Rachel Dolezal, who until this week was the president of the NAACP chapter in Spokane, Washington, fashioned a career with wishful thinking. Ms. Dolezal “passed” as black until she ran headlong into reality when reporters uncovered the fact that she’s actually white. Her blue eyes might have raised suspicion, but it was her parents who outed her, telling reporters that she is actually descended from German and Czech stock.
Photographs of her as a freckled-faced teenager with golden locks contrast with her current look, her head wreathed in Afro ringlets. The deception crumbled soon after Ms. Dolezal filed a police report that she was the victim of a hate crime, that she had received mail with intimidating references to a lynching.
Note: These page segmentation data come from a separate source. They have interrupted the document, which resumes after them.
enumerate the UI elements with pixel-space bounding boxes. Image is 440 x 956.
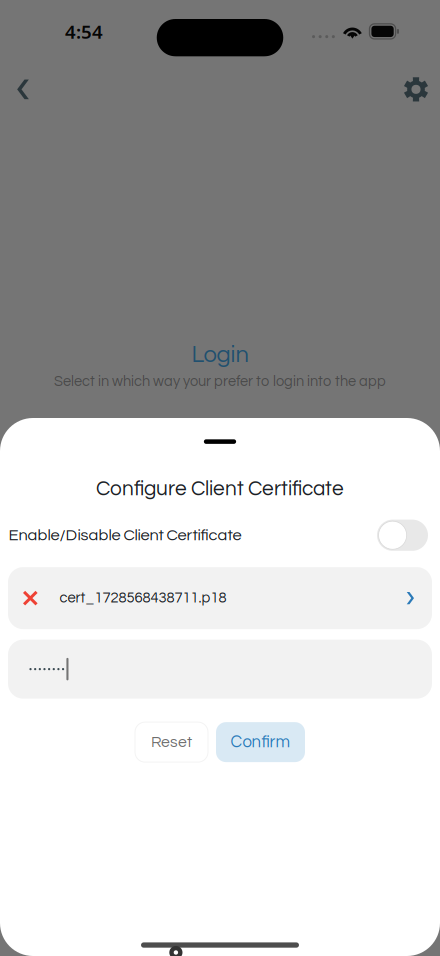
button[interactable]: Reset xyxy=(135,722,208,762)
staticText: 4:54 xyxy=(65,19,103,44)
staticText: Enable/Disable Client Certificate xyxy=(8,527,242,544)
staticText: Login xyxy=(192,342,248,367)
staticText: Reset xyxy=(151,734,192,750)
button[interactable]: Settings xyxy=(393,66,439,112)
staticText: Configure Client Certificate xyxy=(96,478,344,500)
button[interactable]: Confirm xyxy=(216,722,305,762)
button[interactable]: Enable or disable client certificate xyxy=(377,520,428,551)
staticText: Confirm xyxy=(230,734,290,751)
button[interactable]: cert_1728568438711.p18 xyxy=(8,567,432,629)
staticText: Select in which way your prefer to login… xyxy=(54,374,386,389)
staticText: cert_1728568438711.p18 xyxy=(60,591,227,606)
button[interactable]: Back xyxy=(0,66,46,112)
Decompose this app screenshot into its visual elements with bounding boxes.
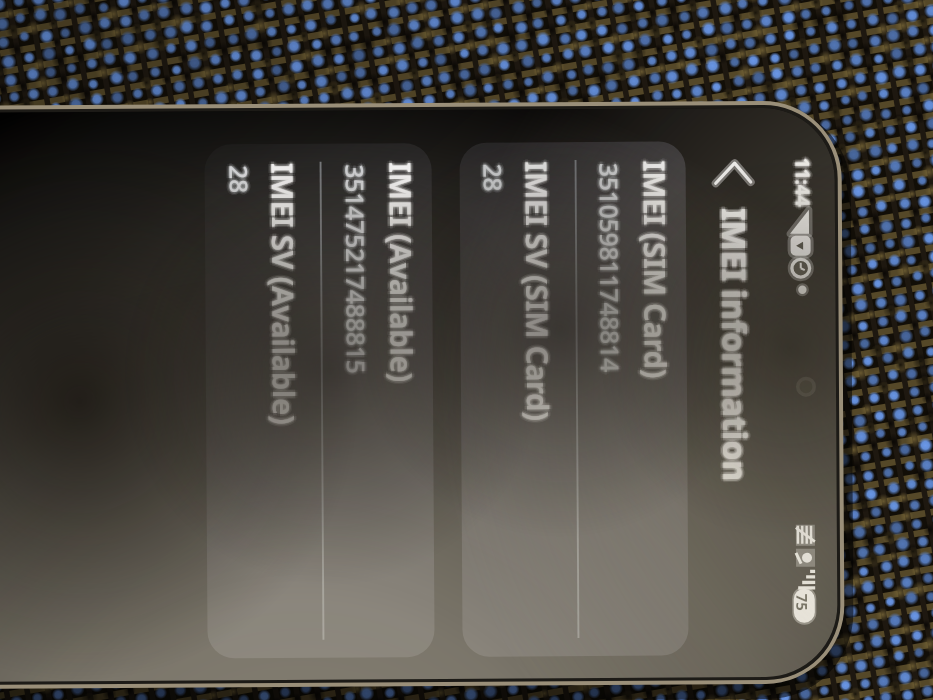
- button[interactable]: [580, 143, 688, 657]
- button[interactable]: [461, 143, 579, 657]
- button[interactable]: [325, 143, 433, 657]
- button[interactable]: [206, 143, 324, 657]
- button[interactable]: Navigate up: [714, 150, 768, 212]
When investigators inquired about her status as a black person, her parents said she was not an American descended from Africa.
The revelation led to a media uproar and she resigned her NAACP position, without apology for lying. She explained on NBC’s “Today” show that she felt a spiritual connection with the black culture. “I’m definitely not white … I identify as black.” Her parents had adopted four black children and raised them in a household where race didn’t count, which obviously influenced her attraction to the black culture. Her advocacy for minority causes and her work with the NAACP is commendable, but did not require posing, or “identifying,” as she calls it, as a black person. Most of the founders of the NAACP were white, and the organization includes many white members.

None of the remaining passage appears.